Researchers generate plasma cell dataset to aid myeloma diagnosis
Goal: Improve accuracy, efficiency of diagnostic process in blood diseases
Researchers in Brazil have developed a large dataset of cells taken from the bone marrow of people with multiple myeloma (MM) and other blood disorders that they hope will aid in the correct diagnosis of MM in patients.
According to the team, using this database could help improve the accuracy and efficiency of the diagnostic process — especially in resource-limited areas where there are fewer trained experts.
“Our work improves the practical diagnosis of MM and opens new avenues for advancing the field through improved training, innovative method development, and enhanced accessibility,” the researchers wrote.
In addition to helping doctors learn how to recognize the abnormal cells associated with myeloma, the scientists believe the dataset can be used to develop AI-based algorithms, or those using artificial intelligence, to automatically identify these cells — a time-consuming process usually done manually by a doctor.
The team developed a benchmark algorithm showing the potential of this approach, which the researchers hope will encourage further development of AI-based technologies for diagnosing myeloma.
Their study, “PCMMD: A Novel Dataset of Plasma Cells to Support the Diagnosis of Multiple Myeloma,” was published in the journal Scientific Data.
Current myeloma diagnostic process is time-, labor-intensive
Myeloma is a rare form of blood cancer that develops in plasma cells, a type of immune cell that normally produces the antibodies used by the immune system to fight infections.
The cancer gets its start when a single abnormal plasma cell begins to divide uncontrollably in the bone marrow — the spongy substance found inside bones — and produces large numbers of genetically identical abnormal cells.

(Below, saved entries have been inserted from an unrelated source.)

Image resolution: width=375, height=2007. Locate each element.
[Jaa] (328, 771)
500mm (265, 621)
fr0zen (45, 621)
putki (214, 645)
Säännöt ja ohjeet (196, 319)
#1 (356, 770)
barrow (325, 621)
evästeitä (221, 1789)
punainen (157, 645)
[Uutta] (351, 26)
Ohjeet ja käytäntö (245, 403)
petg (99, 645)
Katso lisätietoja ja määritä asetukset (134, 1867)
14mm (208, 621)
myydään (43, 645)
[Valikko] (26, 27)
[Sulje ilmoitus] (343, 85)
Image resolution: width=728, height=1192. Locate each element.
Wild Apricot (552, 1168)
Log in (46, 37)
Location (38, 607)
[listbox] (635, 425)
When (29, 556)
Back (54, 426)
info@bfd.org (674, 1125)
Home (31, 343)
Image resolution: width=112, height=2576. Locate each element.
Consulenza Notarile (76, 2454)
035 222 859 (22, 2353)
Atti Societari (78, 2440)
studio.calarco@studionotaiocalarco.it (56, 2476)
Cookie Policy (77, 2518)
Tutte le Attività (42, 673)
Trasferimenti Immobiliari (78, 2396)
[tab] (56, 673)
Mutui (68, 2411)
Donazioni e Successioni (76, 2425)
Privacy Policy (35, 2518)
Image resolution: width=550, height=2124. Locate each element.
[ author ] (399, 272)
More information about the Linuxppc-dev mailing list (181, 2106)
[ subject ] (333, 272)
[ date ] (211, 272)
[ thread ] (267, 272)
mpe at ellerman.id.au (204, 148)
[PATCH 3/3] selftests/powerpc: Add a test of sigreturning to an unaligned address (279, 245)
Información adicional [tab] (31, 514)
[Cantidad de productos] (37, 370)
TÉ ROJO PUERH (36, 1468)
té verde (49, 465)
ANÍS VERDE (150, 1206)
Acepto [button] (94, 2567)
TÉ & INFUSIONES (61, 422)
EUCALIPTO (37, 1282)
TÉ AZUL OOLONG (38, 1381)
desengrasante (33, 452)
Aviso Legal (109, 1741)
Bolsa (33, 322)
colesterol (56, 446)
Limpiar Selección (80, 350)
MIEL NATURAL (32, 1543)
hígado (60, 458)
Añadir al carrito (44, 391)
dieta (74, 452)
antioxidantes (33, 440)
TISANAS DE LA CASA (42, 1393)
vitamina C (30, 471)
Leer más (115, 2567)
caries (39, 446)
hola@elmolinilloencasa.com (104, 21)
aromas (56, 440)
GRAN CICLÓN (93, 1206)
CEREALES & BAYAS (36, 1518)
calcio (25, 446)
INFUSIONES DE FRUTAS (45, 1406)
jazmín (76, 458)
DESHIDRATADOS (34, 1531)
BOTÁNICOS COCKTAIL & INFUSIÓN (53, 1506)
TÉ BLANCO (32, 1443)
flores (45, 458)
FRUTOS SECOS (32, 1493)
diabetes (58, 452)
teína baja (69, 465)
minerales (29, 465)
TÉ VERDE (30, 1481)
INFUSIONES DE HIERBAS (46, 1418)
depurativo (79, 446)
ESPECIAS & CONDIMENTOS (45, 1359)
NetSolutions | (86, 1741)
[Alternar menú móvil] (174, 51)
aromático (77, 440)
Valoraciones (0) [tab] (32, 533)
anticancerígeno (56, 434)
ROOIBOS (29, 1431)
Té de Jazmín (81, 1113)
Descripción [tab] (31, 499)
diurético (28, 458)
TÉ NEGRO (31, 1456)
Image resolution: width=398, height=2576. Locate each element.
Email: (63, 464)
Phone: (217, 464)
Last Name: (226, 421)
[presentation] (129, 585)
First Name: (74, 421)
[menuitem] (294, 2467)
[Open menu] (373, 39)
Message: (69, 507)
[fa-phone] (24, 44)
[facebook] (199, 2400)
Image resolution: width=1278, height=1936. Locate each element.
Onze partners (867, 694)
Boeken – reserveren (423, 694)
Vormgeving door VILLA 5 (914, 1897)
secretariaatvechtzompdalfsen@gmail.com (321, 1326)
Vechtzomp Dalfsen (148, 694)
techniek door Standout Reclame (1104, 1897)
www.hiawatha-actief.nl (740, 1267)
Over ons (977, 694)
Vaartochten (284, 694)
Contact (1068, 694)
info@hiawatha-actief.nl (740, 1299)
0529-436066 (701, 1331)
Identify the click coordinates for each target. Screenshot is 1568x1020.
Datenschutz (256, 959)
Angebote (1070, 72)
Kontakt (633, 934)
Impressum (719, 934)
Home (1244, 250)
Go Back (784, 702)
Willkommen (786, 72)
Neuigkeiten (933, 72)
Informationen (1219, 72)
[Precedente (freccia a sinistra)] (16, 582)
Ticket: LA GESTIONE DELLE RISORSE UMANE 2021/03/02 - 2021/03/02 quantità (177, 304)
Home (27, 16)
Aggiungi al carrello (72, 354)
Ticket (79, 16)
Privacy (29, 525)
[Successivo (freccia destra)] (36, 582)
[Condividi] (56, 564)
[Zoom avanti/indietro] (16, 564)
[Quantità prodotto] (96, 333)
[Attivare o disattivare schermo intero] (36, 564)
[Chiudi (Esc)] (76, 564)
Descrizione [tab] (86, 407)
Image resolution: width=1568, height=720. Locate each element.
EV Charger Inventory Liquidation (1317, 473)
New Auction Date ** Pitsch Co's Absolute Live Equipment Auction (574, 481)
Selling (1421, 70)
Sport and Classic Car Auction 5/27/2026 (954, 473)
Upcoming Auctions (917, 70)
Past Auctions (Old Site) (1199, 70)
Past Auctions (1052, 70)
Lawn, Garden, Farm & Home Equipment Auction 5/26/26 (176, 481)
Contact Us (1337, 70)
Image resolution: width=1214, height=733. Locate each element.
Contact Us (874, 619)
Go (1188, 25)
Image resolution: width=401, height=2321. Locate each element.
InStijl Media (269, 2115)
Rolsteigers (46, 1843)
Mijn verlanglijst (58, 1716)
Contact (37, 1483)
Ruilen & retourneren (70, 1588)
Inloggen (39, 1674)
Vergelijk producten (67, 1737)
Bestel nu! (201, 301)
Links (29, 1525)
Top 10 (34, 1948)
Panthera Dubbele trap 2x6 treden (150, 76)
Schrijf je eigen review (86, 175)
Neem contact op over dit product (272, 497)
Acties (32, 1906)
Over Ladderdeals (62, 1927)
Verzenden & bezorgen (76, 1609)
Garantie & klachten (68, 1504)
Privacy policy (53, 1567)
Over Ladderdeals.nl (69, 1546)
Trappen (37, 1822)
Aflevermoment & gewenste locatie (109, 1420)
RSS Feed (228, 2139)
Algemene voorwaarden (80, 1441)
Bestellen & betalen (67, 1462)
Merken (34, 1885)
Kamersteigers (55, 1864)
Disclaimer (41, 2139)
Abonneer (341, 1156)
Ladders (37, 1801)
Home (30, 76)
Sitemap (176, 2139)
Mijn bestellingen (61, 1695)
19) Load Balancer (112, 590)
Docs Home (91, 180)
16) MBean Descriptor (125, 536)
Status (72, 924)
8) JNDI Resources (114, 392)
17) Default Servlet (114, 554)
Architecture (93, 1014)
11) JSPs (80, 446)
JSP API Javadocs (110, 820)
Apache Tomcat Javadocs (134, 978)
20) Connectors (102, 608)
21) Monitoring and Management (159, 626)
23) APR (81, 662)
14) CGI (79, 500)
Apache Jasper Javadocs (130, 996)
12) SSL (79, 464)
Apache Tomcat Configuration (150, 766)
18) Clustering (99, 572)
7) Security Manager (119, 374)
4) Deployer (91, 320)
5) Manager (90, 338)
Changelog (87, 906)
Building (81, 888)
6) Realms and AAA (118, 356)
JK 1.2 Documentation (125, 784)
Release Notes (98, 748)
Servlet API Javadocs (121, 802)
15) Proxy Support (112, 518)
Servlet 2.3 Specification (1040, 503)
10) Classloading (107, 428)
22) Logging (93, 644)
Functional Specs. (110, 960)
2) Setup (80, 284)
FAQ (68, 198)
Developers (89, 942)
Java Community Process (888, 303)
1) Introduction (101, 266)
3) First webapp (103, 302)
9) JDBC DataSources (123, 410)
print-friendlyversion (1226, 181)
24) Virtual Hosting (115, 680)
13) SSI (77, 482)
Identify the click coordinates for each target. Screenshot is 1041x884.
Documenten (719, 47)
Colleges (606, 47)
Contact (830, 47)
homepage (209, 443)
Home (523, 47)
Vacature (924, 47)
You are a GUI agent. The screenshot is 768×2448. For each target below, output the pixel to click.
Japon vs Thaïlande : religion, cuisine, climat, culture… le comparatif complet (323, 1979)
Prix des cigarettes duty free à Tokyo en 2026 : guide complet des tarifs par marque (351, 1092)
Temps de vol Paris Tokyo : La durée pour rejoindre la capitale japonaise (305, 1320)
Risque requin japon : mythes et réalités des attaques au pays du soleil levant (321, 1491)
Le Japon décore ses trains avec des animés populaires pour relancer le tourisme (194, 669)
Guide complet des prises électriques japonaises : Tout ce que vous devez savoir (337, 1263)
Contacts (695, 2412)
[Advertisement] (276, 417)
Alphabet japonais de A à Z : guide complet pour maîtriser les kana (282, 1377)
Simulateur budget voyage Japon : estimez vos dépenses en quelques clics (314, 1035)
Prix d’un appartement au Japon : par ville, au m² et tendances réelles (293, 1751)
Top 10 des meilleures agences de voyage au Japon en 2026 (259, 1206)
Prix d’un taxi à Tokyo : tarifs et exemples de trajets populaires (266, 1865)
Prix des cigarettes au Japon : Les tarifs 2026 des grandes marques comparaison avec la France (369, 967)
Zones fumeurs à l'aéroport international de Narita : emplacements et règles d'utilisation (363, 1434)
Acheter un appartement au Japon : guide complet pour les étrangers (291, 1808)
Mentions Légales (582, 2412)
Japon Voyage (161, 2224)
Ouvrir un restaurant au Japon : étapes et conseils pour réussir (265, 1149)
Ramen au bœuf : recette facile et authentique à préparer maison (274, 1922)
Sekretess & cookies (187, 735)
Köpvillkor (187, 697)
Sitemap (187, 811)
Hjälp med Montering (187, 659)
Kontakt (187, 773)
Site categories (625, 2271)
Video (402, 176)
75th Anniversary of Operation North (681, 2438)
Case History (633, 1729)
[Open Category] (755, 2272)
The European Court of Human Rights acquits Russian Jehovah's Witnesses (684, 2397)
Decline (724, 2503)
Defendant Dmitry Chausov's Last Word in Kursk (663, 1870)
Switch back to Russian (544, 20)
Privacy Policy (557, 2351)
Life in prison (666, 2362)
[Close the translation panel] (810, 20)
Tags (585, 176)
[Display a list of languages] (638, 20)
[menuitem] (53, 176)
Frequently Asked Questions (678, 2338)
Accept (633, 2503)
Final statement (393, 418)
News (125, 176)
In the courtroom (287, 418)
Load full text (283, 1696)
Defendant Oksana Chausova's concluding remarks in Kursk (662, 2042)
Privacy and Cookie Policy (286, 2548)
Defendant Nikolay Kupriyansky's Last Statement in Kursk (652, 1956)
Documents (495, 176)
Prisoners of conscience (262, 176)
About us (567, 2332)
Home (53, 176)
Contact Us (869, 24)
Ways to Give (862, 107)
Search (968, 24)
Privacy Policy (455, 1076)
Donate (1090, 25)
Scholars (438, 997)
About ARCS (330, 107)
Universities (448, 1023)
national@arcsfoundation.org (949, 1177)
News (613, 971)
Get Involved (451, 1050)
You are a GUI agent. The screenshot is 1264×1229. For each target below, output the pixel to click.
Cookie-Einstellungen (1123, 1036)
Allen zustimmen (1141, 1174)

These cells, called clonal cells, don’t function the way normal plasma cells would.
Instead, the cells overtake the bone marrow and disrupt the growth of healthy blood cells. When myeloma occurs in more than one bone marrow location, which it usually does, it is then called multiple myeloma, or MM for short.
To confirm a myeloma diagnosis, doctors take a biopsy, or a sample of cells, of the bone marrow. If myeloma is present, at least 10% of the cells will be abnormal plasma cells. The analysis is usually done manually by an expert who looks at the tissue under a microscope and counts the cells.
However, this process is labor-intensive, taking significant time and resources. Moreover, there can be inconsistencies in the interpretation of the results — and thus the diagnostic accuracy of the test — depending on the level of expertise of the evaluator. This can be a particular challenge in resource-limited areas where there may be fewer trained experts.
To help overcome these barriers and improve the myeloma diagnostic process, a team led by researchers from the Federal University of Bahia Institute of Computing in Salvador worked to develop a large dataset of more than 5,000 plasma and non-plasma cells. The aim was to create a repository that could be used to help train doctors to identify myeloma.
To generate the dataset, which they called PCMMD — for Plasma Cells for Multiple Myeloma Diagnosis — bone marrow samples were collected from individuals with multiple myeloma or other blood-related diseases who were diagnosed and treated within the Brazilian Public Health System.
Thousands of these cells were visualized with a microscope and photographed with a smartphone camera. Experts in blood disorders, known as hematologists, then manually analyzed the images and labeled all cells as either plasma or non-plasma cells.
Scientists hope to improve myeloma diagnosis in resource-limited areas
In addition to helping doctors with less training learn how to recognize myeloma cells, the researchers also believe their dataset should be used to develop AI-based methods that can automatically differentiate plasma and non-plasma cells. This, they noted, would improve the diagnostic process for all clinicians and, in turn, for patients.
As a benchmark, the team used their dataset to train an AI-based algorithm to recognize plasma versus non-plasma cells in the bone marrow samples.
Overall, the model had good performance for correctly classifying the cells, the results showed. Across a group of 10 patients, the model-predicted disease status matched an expert’s diagnosis for nine of them.
We are confident that our dataset contains valuable patterns to identify plasma and non-plasma cells, providing an important and low-cost setup to support hematologists [experts in blood disorders].
“Considering all analyses … we are confident that our dataset contains valuable patterns to identify plasma and non-plasma cells, providing an important and low-cost setup to support hematologists,” the researchers wrote.
Given the simple, smartphone-based approach, the scientists emphasized that it can be made broadly accessible even in areas that are more resources-limited.
The team hopes that by making the dataset widely available, other scientists will build on their work to develop even better AI models for improving myeloma diagnosis.
“The availability of our dataset and benchmark model support ongoing research and development in the field, promoting continuous improvement in the accuracy and efficiency of MM diagnostics,” the team wrote.